Ce n’est même pas que BlueCo ait tort, à sa manière sombre. La feuille des ventes de Chelsea montre qu’il s’agit d’une façon sauvage et peu scrupuleuse, mais indéniablement viable, de gérer une entreprise. Ce n’est simplement pas une bonne manière de bâtir une équipe de football.

Sous pression à différents moments d’une saison délicate, mais le maintien désormais assuré, sa contribution la plus mémorable pourrait bien être la plus embarrassante : fondre en larmes en accusant Arsenal d’avoir été cruel.

Il n’est ni le premier ni le dernier entraîneur à être traité de cette manière par Arsenal, mais sa réaction a été profondément indigne et totalement fallacieuse.

Il n’existe tout simplement aucun club ni aucun entraîneur de football pouvant se plaindre des ‘arts sombres’ comme l’a fait Hurzeler.

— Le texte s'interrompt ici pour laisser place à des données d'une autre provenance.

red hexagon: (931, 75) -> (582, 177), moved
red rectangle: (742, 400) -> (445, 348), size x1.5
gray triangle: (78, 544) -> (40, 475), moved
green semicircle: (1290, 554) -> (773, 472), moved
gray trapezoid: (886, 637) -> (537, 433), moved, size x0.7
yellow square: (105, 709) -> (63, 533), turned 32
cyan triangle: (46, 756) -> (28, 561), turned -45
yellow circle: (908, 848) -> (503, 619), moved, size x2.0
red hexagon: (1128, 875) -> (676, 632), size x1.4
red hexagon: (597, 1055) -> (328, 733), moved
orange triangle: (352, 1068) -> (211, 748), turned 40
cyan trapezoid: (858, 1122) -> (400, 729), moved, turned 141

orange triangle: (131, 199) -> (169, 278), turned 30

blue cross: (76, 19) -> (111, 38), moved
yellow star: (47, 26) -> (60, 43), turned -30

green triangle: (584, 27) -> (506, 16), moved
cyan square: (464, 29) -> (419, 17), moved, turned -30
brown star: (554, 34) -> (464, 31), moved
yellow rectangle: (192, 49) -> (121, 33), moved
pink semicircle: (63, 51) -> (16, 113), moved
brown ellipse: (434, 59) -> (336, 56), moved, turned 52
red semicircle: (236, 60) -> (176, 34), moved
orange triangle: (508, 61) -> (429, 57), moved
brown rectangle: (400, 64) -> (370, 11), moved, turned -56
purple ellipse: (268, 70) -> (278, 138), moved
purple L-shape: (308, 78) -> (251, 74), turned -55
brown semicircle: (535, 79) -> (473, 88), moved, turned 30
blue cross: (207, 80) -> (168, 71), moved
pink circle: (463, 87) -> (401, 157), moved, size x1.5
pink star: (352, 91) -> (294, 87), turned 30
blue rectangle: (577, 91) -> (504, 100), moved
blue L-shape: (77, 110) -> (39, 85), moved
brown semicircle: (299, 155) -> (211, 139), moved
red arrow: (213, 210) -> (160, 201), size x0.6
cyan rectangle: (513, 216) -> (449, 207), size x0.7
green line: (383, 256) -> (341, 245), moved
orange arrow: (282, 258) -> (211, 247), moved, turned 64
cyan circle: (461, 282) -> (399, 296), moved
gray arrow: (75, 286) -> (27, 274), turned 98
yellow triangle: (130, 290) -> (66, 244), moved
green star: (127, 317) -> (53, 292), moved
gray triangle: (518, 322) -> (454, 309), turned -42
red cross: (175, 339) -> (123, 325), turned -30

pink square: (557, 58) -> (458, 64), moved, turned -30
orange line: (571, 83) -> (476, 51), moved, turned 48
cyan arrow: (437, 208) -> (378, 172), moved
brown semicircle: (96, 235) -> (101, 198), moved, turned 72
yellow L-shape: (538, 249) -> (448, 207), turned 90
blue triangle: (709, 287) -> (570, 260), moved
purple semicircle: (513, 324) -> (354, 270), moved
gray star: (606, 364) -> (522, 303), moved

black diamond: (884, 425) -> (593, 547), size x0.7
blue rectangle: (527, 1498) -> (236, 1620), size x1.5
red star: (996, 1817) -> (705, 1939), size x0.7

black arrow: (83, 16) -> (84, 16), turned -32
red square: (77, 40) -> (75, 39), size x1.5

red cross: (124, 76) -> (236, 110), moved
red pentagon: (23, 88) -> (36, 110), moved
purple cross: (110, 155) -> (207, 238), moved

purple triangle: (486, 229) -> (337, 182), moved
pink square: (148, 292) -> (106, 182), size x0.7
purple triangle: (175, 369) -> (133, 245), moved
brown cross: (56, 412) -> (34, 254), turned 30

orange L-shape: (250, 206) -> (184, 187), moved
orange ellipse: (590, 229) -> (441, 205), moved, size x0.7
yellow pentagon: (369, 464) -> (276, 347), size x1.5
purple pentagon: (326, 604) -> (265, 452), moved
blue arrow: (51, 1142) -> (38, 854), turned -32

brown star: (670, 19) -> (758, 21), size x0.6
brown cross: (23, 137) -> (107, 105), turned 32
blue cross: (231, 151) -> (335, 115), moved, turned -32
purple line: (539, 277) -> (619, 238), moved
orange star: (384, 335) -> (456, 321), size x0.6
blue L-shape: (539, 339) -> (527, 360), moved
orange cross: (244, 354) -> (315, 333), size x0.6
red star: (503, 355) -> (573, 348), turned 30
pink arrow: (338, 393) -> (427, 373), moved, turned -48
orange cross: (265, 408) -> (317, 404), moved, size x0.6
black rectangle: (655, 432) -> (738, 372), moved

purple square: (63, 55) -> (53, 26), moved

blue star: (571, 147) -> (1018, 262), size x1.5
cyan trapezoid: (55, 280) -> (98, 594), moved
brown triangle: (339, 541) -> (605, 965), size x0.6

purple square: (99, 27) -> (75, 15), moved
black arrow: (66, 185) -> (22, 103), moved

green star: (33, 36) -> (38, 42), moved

On ne peut pas prétendre être au-dessus de tout cela : montrez-moi une équipe et un entraîneur qui ne cherchent pas à gagner du temps quand la situation l’exige, et je vous montrerai un menteur.

Et, bien sûr, il s’est lui-même mis en difficulté : la prochaine fois que Brighton défendra une avance d’un but en utilisant exactement les méthodes employées par toutes les équipes depuis toujours, son hypocrisie sera dénoncée et il n’aura personne d’autre à blâmer que lui-même lorsque les supporters d’Arsenal, très actifs en ligne, se retourneront contre lui avec le bon droit de leur côté.

Dans ce contexte, ce n’est sûrement qu’une question de temps avant qu’un supporter d’Arsenal ne crée quelque part un compte Twitter sur le gain de temps, en faisant comme si seul Arsenal avait jamais été critiqué pour cela.

Une saison en dents de scie et une nette surestimation d’une courte série de résultats corrects qui a brièvement propulsé Newcastle vers le haut du classement et fait grimper Howe dans la hiérarchie lors de la dernière sortie.

S’ils terminent la saison sur les chapeaux de roue, ils pourraient se replacer discrètement dans la course à l’Europe, et il reste possible que la prolongation de leur parcours en Ligue des champions, en éliminant Barcelone en huitièmes de finale, apporte un vernis supplémentaire. Mais pour l’instant, tout porte à croire qu’une saison décevante se dirigera vers une fin à son image.

Le problème pour Howe est qu’une nouvelle saison conclue en milieu de tableau renforcerait l’impression que Newcastle n’est pas encore en mesure d’agir comme le grand club qu’il pense être. Au cours des quatre dernières saisons, le club a alterné entre des campagnes conclues par une qualification pour la Ligue des champions et d’autres plus décevantes, lorsqu’il a dû faire face à la charge supplémentaire des semaines européennes.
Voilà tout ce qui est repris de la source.